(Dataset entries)
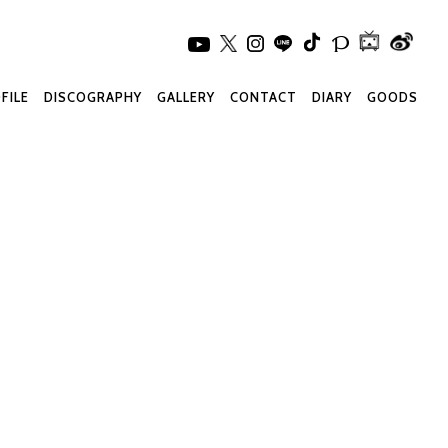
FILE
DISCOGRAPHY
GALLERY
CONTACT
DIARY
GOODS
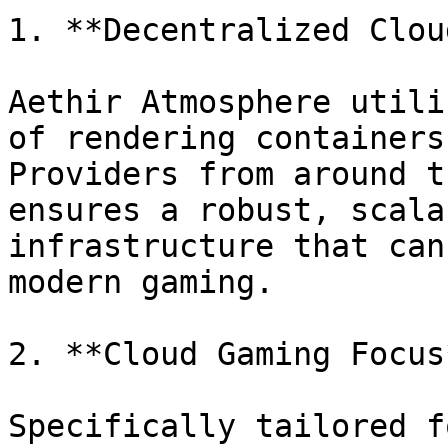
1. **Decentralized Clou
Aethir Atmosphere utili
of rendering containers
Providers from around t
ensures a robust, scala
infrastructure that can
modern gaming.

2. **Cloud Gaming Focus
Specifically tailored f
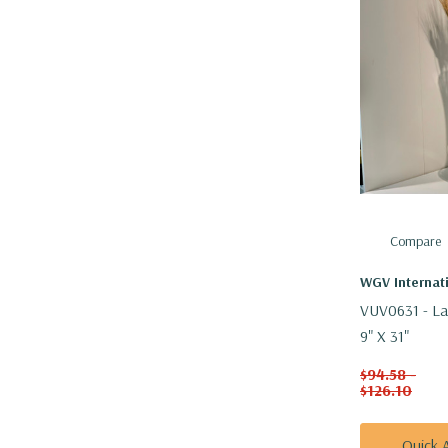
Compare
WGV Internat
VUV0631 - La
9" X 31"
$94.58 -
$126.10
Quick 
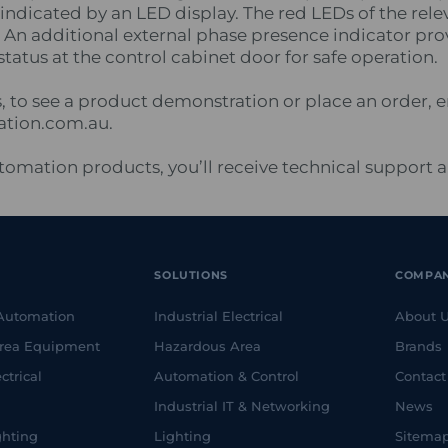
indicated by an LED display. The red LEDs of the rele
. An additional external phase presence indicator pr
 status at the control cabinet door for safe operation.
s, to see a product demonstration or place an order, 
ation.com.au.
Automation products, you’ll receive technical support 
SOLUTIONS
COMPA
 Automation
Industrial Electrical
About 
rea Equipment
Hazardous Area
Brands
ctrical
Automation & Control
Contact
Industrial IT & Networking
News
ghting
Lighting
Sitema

---

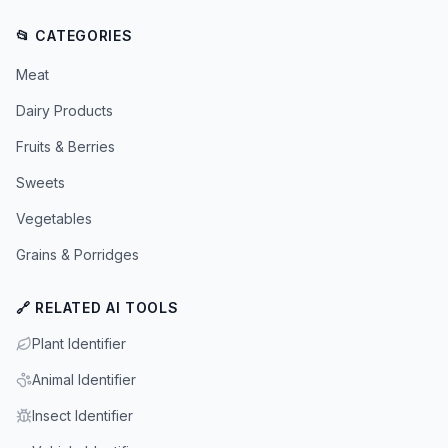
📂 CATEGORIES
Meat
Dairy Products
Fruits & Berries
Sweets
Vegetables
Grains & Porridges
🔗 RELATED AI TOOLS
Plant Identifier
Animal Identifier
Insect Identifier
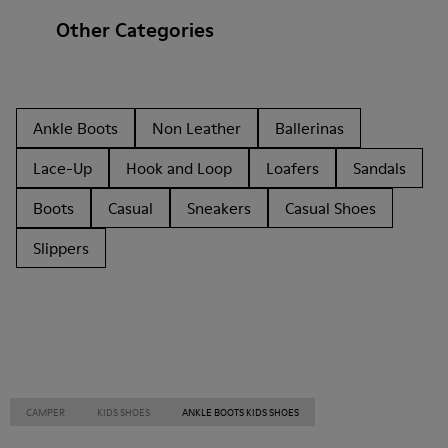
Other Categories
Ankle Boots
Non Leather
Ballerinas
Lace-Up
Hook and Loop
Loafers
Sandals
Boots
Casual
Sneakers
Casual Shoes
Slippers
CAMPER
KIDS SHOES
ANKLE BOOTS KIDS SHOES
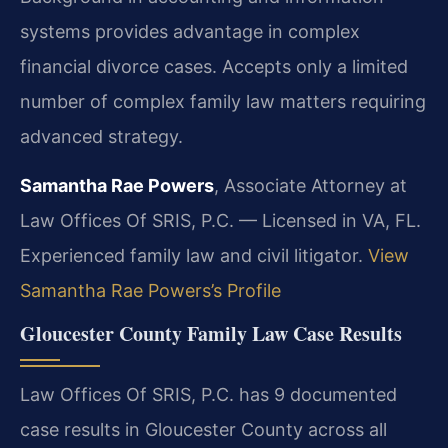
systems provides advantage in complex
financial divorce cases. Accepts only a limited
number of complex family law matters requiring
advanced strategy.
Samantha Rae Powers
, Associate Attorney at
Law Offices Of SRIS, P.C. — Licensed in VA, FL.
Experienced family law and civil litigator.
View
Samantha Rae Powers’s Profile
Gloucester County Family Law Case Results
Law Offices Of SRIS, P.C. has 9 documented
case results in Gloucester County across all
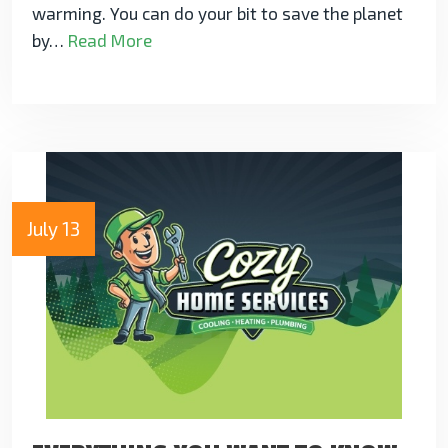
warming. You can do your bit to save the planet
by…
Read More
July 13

_Task prompt:_ For the word "Identifier", find all matching lines in the entries above and copy them out.

_Task answer:_
Plant Identifier
Animal Identifier
Insect Identifier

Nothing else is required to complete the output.